TORONTO — The arenas inside the bubbles will go dark tonight.
As they should.
The NHL found a way to safely conduct the Stanley Cup Playoffs in the middle of a pandemic, but it couldn’t keep the most important issue of the day outside the walls of the secure zones it constructed in Toronto and Edmonton.
The Black Lives Matter movement has finally arrived in a predominantly white sport, and it’s at least a day late and a dollar short. But it’s here. The players have used their voices like those in bigger, more culturally diverse and profitable sports leagues and decided not to play the two games originally scheduled for Thursday (Islanders vs. Flyers, and Canucks vs. Golden Knights), plus two more scheduled Friday (Bruins vs. Lightning, and Stars vs. Avalanche).
The Hockey Diversity Alliance helped guide the decision-making process, first by formally asking the league to suspend all playoff games to make a statement about human rights taking precedence over sports, and then by leading a conference call with a meaningful number of players inside the bubble.
Evander Kane, Matt Dumba, Akim Aliu, Wayne Simmonds, Nazem Kadri and the HDA’s other founding members have clearly articulated the biggest impediment to change: They can’t be the only ones taking up these issues.
If you only ever have Black players and Filipino players and Lebanese players speaking up, they’re not truly going to be heard at the volume needed to make a significant impact. To understand why, you need only walk into a dressing room at any level of the sport in basically every place it is played.
I fell in love with hockey while growing up in small-town Canada, surrounded almost exclusively by kids who looked exactly like me. And I consider it one of my life’s true blessings that I’ve been able to turn that passion into a job that never feels like work.
But on Wednesday night, I didn’t want to be at work.
The empty stands at Scotiabank Arena couldn’t have felt any more hollow while Boston and Tampa played Game 3 of their second-round series. After watching history get made inside the NBA’s Disney World bubble, where the Milwaukee Bucks set off a wave of player-initiated strikes in the WNBA, MLS, MLB and professional tennis by refusing to take the court to face the Orlando Magic, it simply didn’t feel right to see the NHL play on.
“I don’t think anything feels right, right now, to be honest,” Lightning coach Jon Cooper said Thursday morning when asked to reflect on the decision to go ahead with the game.
That’s true, but continuing to put their heads down, withdraw further into the bubble and take the ice for games would have been downright wrong.

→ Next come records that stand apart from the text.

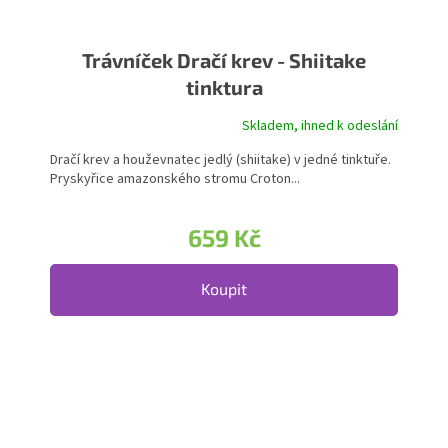
Trávníček Dračí krev - Shiitake
tinktura
Skladem, ihned k odeslání
Dračí krev a houževnatec jedlý (shiitake) v jedné tinktuře.
Pryskyřice amazonského stromu Croton...
659 Kč
Koupit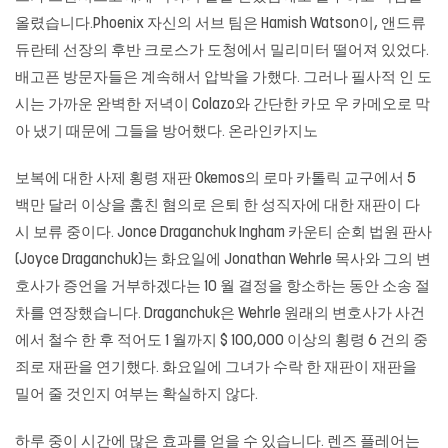
올렸습니다.Phoenix 자신의 서브 팀은 Hamish Watson이, 앤드류
듀란테 선장의 후반 크로스가 도청에서 밀리미터 떨어져 있었다.
배고픈 방문자들은 계속해서 압박을 가했다. 그러나 필사적 인 도
시는 가까운 완벽한 저녁이 Colazo와 간단한 카모 우 카메오로 막
아 냈기 때문에 그들을 방어했다. 온라인카지노
보복에 대한 사제 횡령 재판 Okemos의 로마 카톨릭 교구에서 5
백만 달러 이상을 훔친 혐의로 은퇴 한 성직자에 대한 재판이 다
시 보류 중이다. Jonce Draganchuk Ingham 카운티 순회 법원 판사
(Joyce Draganchuk)는 화요일에 Jonathan Wehrle 목사와 그의 변
호사가 증언을 거부하겠다는 10 월 결정을 항소하는 동안 소송 절
차를 연장했습니다. Draganchuk은 Wehrle 원래의 변호사가 사건
에서 철수 한 후 적어도 1 월까지 $ 100,000 이상의 횡령 6 건의 중
죄로 재판을 연기했다. 화요일에 그녀가 수락 한 재판이 재판을
밀어 줄 것인지 여부는 확실하지 않다.
하루 중이 시간에 많은 효과를 얻을 수 있습니다. 렌즈 플레어는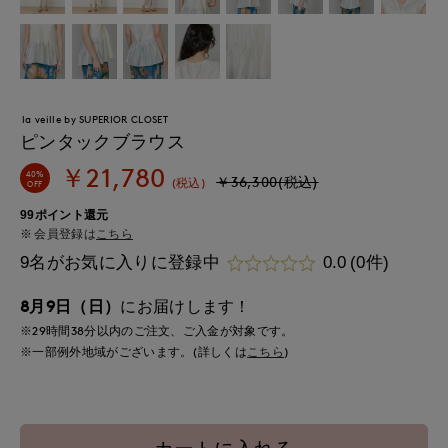
la veille by SUPERIOR CLOSET
ピンタックブラウス
￥21,780
40%
￥36,300(税込)
(税込)
OFF
99ポイント還元
会員登録は
こちら
9名がお気に入りに登録中
0.0
(0件)
8月9日（日）
にお届けします！
※29時間
38分
以内
のご注文、ご入金が対象です。
※一部例外地域がございます。(詳しくは
こちら
)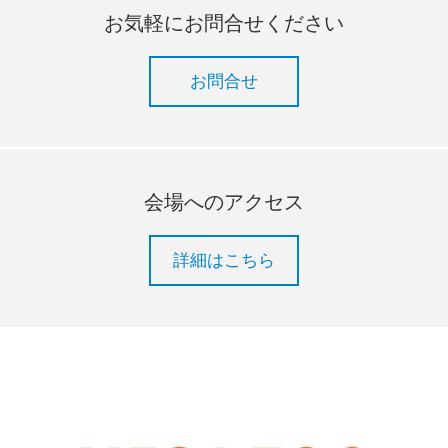
お気軽にお問合せください
お問合せ
会場へのアクセス
詳細はこちら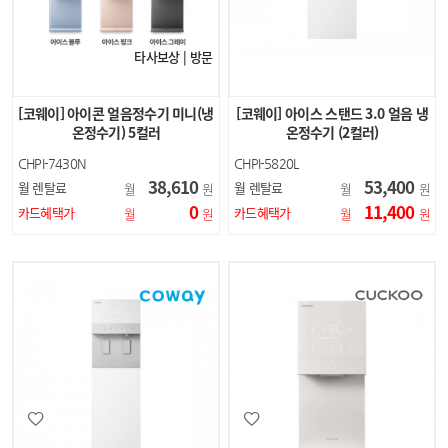
타사보상 | 방문
[코웨이] 아이콘 얼음정수기 미니(냉
[코웨이] 아이스 스탠드 3.0 얼음 냉
온정수기) 5컬러
온정수기 (2컬러)
CHPI-7430N
CHPI-5820L
38,610
53,400
월 렌탈료
월 렌탈료
월
원
월
원
0
11,400
카드혜택가
카드혜택가
월
원
월
원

The hockey community has taken steps in the proper direction since George Floyd, a Black man, was killed by white police officers in Minnesota three months ago. We saw a huge number of NHL players put out statements condemning systemic racism. We saw entire teams wear “Black Lives Matter” T-shirts. We even saw a couple players take a knee during the national anthems at the outset of these playoffs.
But we also saw Dumba forced to kneel alone before the first game played at Rogers Place inside the bubble after delivering a heart-felt message about the need to fight racism.
“Hockey is a great game, but it could be a whole lot greater, and it starts with all of us,” Dumba said that afternoon.
The truth is that we’ve trailed behind the collective conversations being held elsewhere in the sporting world in large part because we weren’t forced to have them. Even after the deaths of George Floyd and Breonna Taylor at the hands of police, plus a list of others so long it should make you cry. Not even after all of that and then the shooting last weekend in Kenosha, Wis., of Jacob Blake, who was left paralyzed after taking at least seven bullets in the back from officers.
It took other leagues stopping to compel us towards action.
The NHL is largely composed of white players from North America and Europe, and largely covered by media members with those same backgrounds.
People like me. People who have incorrectly thought that not being overtly racist in our behaviour was enough, which is the very definition of white privilege. People who can do more to affect change and stand beside our neighbours regardless of ethnicity, gender or sexual orientation.
Do you want to know what postponing a couple hockey games in August accomplishes?
At minimum, it forces those of us inhabiting that world to step back, reflect and have some honest conversations about why it needed to happen. It’s a step. The first of many more to come.
"The players are going to have to get involved, I’m going to have to get involved, everybody," said New York Islanders coach Barry Trotz. "And if you do that, that will effect change for our country. And it definitely needs it right now."
It’s important to remember that none of us gets to choose the time we live in.
Sometimes a pandemic arrives without warning and turns the world upside down, which can be tumultuous and uncertain and scary even for those of us who enjoy the privilege of a comfortable life.
But we should not lose sight of the fact that with disruption comes opportunity — a chance to slow down, and reflect, and see some things we’ve been missing in plain view.
That’s where we are right now.
I will be the first to put my hand up and say that there have been numerous times in the past when I could have been a stronger, more forceful ally to the Black Lives Matter movement. And I’m sure many others in the NHL community feel the same way, starting with the mistake made by playing games Wednesday night that thankfully won’t be repeated here tonight.
That’s action, and it means more than the words we’ve spoken before.
As the Chinese proverb goes, the best time to plant a tree was 20 years ago. The second best time is now.